Robert Bleidt - General Manager, Audio and Multimedia Division, Fraunhofer USA Digital Media Technologies
I built electronics projects when I was a child, like many engineers. A more interesting question would be: When did I stop? Most design engineers would say I am not a real engineer today because my work is in marketing and general management. In my experience, many engineers do not respect marketers and many marketers don’t respect engineers. This is regrettable, since the best engineers I know, either intuitively or through research, understand their markets very well.
When I was an engineer in the video industry, the tool of choice was the Tektronix 2245 Option 5 oscilloscope. I had the one with the built-in frequency counter that would take a 3.58 MHz reference clock from a frequency standard. For digital debugging I used an HP 1650 logic analyzer. I still have those, along with a Tek 7L14 spectrum analyzer, an HP network analyzer, and a lot of TV-specific test equipment in my garage.
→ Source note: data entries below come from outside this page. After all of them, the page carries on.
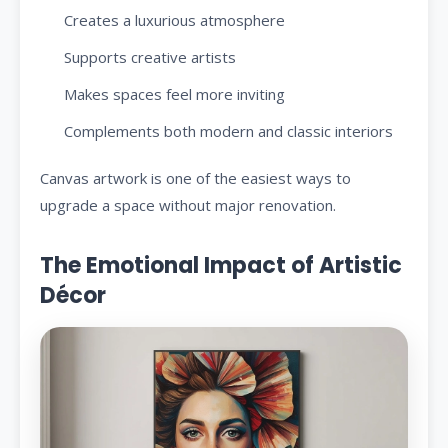
Creates a luxurious atmosphere
Supports creative artists
Makes spaces feel more inviting
Complements both modern and classic interiors
Canvas artwork is one of the easiest ways to
upgrade a space without major renovation.
The Emotional Impact of Artistic
Décor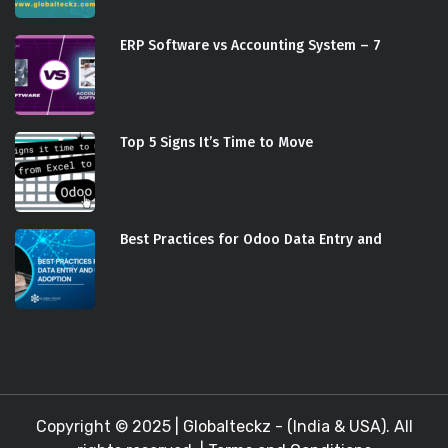
ERP Software vs Accounting System – 7
Top 5 Signs It’s Time to Move
Best Practices for Odoo Data Entry and
Copyright © 2025 |
Globalteckz - (India & USA)
. All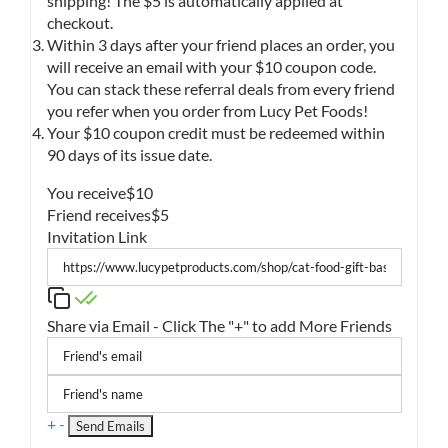
shipping! The $5 is automatically applied at
checkout.
Within 3 days after your friend places an order, you
will receive an email with your $10 coupon code.
You can stack these referral deals from every friend
you refer when you order from Lucy Pet Foods!
Your $10 coupon credit must be redeemed within
90 days of its issue date.
You receive
$10
Friend receives
$5
Invitation Link
Share via Email - Click The "+" to add More Friends
+
-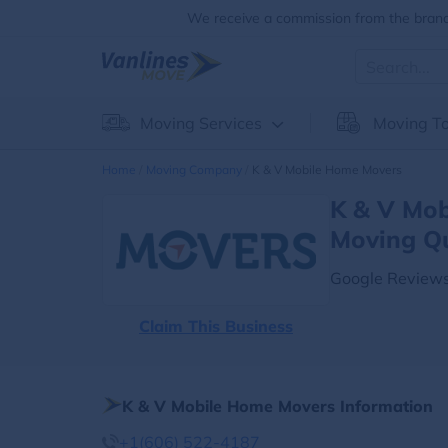
We receive a commission from the brands
Moving Services
Moving To
Home
Moving Company
K & V Mobile Home Movers
K & V Mob
Moving Q
Google Reviews
Claim This Business
K & V Mobile Home Movers Information
+1(606) 522-4187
ICE-boxes were never truly attractive for my projects, and I eventually abandoned them for printf’s to log files and toggling output port bits on specific events. Over the years, I used a number of PC cross-compilers. I left day-to-day engineering work when embedded linux was becoming popular. These days, as a marketing guy, I use Etheral/WireShark to do reverse-engineering on occasion. I have made some mailing list projects using Perl, which is a fairly complex language to learn if you want to use it completely. An advantage is that it has a lot of useful code modules you can download and use. I also use Visual Studio C++ – I’m not exclusively Perl.
No bugs seem hard to me after they are solved and usually forgotten. I remember the mistakes. I wasted a lot of time once trying to build a DSP circuit to replace an analog one, because the industry leader in the field promoted their new digital solution as better. After weeks of work, my new digital solution was still worse than the old analog one. I obtained a few minutes with the leader’s product and took it apart – their new circuit was just as bad as mine, and both were worse than the earlier analog technology.
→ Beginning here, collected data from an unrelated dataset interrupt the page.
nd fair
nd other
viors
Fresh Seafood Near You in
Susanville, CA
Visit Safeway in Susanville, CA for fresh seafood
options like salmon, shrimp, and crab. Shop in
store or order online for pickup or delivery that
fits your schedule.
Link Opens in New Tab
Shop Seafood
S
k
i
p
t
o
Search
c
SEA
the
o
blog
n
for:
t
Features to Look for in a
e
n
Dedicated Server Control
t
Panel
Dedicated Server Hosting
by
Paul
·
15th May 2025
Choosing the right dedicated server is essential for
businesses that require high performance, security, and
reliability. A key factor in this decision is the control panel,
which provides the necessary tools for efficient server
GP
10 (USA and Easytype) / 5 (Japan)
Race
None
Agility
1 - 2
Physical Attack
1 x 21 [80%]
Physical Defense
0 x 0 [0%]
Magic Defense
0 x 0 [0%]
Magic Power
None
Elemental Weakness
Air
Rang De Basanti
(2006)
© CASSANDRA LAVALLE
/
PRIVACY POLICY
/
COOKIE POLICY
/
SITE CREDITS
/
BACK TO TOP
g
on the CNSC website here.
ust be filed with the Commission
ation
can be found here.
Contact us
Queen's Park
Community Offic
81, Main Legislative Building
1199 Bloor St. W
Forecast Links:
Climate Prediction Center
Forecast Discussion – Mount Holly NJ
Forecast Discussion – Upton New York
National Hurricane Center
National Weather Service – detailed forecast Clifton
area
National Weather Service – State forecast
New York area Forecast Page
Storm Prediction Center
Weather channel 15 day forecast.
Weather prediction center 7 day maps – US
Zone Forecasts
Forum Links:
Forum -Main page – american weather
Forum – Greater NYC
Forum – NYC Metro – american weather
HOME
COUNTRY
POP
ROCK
Most of my engineering books are obsolete today, but I’ve noticed many of our engineers also have copies of “Numerical Recipes in C”. In the old days, I found the book “Reference Data for Radio Engineers” useful when I wanted to quickly understand a topic I had not studied before. Today I go to Wikipedia. Of course, I have a few hundred books on audio, video, and DSP on my bookshelves. I also have two storage pallets of old pre-web IC data books and manuals I need to clean out.
On the marketing side, I recommend “Product Manager’s Desk Reference”, “Spin Selling”, “Customer Visits”, “Winning at New Products”, and “Four Steps to the Epiphany”. Of course, there are also books that were sort of trendy, like “Crossing the Chasm”, “The Innovator’s Dilemma” or “The Goal”, and then there are marketing classics from Porter, Levitt, Day, etc.
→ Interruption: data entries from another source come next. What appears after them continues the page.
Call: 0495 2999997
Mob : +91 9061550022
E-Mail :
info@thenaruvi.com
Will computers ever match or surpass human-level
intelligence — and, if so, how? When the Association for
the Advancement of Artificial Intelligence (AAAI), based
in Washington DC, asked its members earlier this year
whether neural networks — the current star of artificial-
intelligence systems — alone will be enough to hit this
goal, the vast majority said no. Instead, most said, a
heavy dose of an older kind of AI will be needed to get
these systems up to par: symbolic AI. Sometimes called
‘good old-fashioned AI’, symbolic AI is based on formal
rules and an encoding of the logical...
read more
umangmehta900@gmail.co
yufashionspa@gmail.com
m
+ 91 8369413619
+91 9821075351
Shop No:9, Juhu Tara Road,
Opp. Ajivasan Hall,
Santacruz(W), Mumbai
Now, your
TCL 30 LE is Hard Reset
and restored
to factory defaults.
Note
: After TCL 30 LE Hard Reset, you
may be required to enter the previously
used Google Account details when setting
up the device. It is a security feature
I always advise people to start a new project by writing the data sheet or brochure for the product. If you can do that, you have defined most of the user-facing specifications for the product, explained the major use cases, and established what your competitive positioning should be.
I think the most enjoyable was a project I did was in the TV broadcasting business, where I was able to really analyze an industry problem in detail and work closely with a small engineering team to build a solution. We had a good time and won an Emmy award for it.
As an engineering manager, the most interesting was building a 1000-disk storage array for a supercomputer. That was an effort where our company built our own CPU, compiler, operating system, middleware, bus architectures, and storage. It shipped pretty much on time and at a competitive price, but our company’s market strategy and planning was badly flawed and we went out of business. That’s when I decided to go into marketing.
I’ve never had any really bad accidents, despite doing my own soldering on analog designs.
I work for Fraunhofer, the primary inventors of mp3 and AAC audio coding. We are always working on new audio codecs to enable better perceived audio quality at lower bitrates. Our codecs are not only used in iPods and mobile phones, but are also used in broadcasting standards around the world. I just returned from the NAB broadcast show where we introduced our plug-in that brings the entire catalog of Fraunhofer codecs to audio editing software so you can listen to your mix in real-time through the codec. We also showed our AAC metadata products for TV broadcasters to use to comply with the CALM act to curtail loud commercials.
There are many consumer trends we track, as our business has a long planning horizon. The rise of tablet computing may lead to more entertainment content being consumed with earphones or very modest speakers. On the other hand, we may see living rooms equipped with 7.1 speakers or other audio enhancements to complement their large 3-D TVs. Content providers may also use new delivery channels – 4G to the car or over-the-top cord-cutting to the home.